Senza scomodare troppi sofismi o, peggio ancora, scappatoie mistiche che ci porterebbero fuori strada, ci limitiamo ad osservare come una spirale possa anche rappresentare la propagazione circolare di pensieri, a volte tossici altre decisamente più funzionali, e che potrebbero richiamarsi a varie forme di contagio emotivo. Il contagio emotivo è in effetti un aspetto consolidato quanto studiato scientificamente, e sembrerebbe dimostrare che certi stati d’animo possano – non solo perdurare nelle persone – ma diffondersi, anche senza contatto fisico o verbale diretto, mediante strumenti come i social network. E se fosse vero che le emozioni espresse da altri su Facebook influenzano le nostre emozioni, abbiamo la prova di un contagio emotivo che potrebbe avere conseguenze più grandi di quelle che immaginiamo. A quel punto sarebbe provato che non sia tanto questione di metodo quanto di presupposti e di approccio mentale al problema, che uno può anche decidere (come spesso accadrà) di farsi scivolare addosso senza pensarci più.

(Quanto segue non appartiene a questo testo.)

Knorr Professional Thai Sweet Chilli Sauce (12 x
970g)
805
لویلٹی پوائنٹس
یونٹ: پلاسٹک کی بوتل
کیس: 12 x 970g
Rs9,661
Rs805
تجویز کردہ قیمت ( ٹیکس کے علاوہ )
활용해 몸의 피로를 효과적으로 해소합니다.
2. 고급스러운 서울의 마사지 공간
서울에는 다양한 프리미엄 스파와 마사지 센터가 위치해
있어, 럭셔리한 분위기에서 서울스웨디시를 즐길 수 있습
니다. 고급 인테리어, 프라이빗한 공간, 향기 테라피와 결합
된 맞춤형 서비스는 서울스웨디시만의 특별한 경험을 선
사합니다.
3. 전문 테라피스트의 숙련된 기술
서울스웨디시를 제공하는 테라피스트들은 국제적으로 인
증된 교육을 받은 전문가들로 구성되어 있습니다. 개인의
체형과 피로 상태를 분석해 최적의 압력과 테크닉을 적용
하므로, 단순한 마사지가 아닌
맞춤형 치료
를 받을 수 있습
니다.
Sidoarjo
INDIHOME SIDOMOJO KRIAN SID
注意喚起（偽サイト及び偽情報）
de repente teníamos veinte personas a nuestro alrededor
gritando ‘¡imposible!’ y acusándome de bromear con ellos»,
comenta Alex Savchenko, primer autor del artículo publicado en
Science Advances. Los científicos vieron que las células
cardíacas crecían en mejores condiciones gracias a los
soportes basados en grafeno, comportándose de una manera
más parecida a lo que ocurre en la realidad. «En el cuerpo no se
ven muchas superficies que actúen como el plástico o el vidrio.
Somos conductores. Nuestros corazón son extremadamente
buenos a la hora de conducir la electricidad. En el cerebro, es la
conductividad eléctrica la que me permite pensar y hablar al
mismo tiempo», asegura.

The ABCs of death 2 raccontava, nell’episodio firmato da Hajime Ohata (O is for Oclocracy), di una società distopica in cui i morti viventi (a proposito di contagi da cinema) abbiano definitivamente preso il sopravvento sugli uomini: una sorta di seguito ideale di tanti film di George Romero. Nel micro-episodio in questione, gli zombi processano sommariamente gli umani sopravvissuti, adducendo prove processuali ridicole, e condannandoli senza appello. Vengono un po’ i brividi, peraltro, pensando a come tale oclocrazia e la sua pretesa di stabilire la verità “per alzata di mano” minacci da anni la nostra società. E allora, forse, sarebbe preferibile imparare a navigare dentro quelle spirali senza perdere la testa, imparando a capire i nostri limiti con umiltà così come a ricalcolare i nostri punti di riferimento, rigettando le verità monolitiche o iper-semplicistiche ed imparando ad esercitare, forse in modo meno goffo, il diritto di critica.